■ WORK REQUIRED ■
Please copy the data below exactly; none of the pictures in it belong in the copy.

■ DATA FOR PROCESSING ■
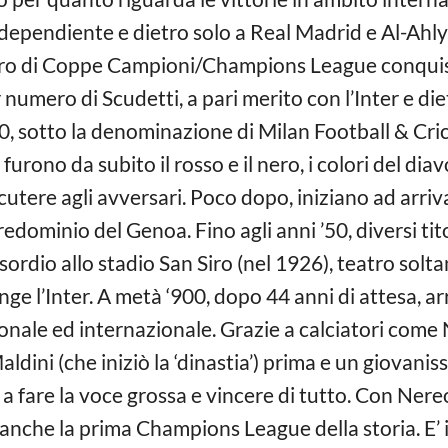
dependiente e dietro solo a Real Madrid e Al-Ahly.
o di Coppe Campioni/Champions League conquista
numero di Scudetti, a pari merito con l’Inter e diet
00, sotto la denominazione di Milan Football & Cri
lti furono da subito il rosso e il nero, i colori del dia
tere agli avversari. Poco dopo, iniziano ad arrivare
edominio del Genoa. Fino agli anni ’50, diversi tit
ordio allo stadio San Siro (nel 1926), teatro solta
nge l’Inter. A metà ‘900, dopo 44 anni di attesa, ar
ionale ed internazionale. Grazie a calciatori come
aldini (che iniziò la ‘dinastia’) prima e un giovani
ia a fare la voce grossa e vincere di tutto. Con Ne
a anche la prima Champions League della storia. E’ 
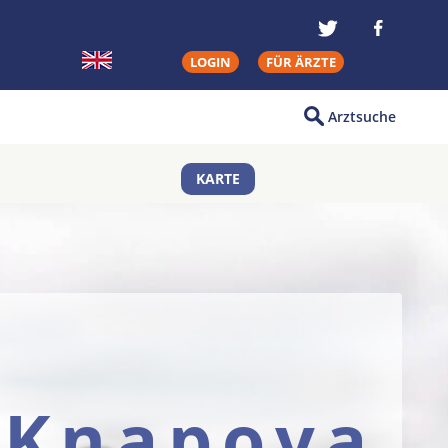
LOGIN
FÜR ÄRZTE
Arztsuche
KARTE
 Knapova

■ RESULT OF THE TASK ■
dependiente e dietro solo a Real Madrid e Al-Ahly.
o di Coppe Campioni/Champions League conquista
numero di Scudetti, a pari merito con l’Inter e diet
00, sotto la denominazione di Milan Football & Cri
lti furono da subito il rosso e il nero, i colori del dia
tere agli avversari. Poco dopo, iniziano ad arrivare
edominio del Genoa. Fino agli anni ’50, diversi tit
ordio allo stadio San Siro (nel 1926), teatro solta
nge l’Inter. A metà ‘900, dopo 44 anni di attesa, ar
ionale ed internazionale. Grazie a calciatori come
aldini (che iniziò la ‘dinastia’) prima e un giovani
ia a fare la voce grossa e vincere di tutto. Con Ne
a anche la prima Champions League della storia. E’ 
LOGIN
FÜR ÄRZTE
Arztsuche
KARTE
 Knapova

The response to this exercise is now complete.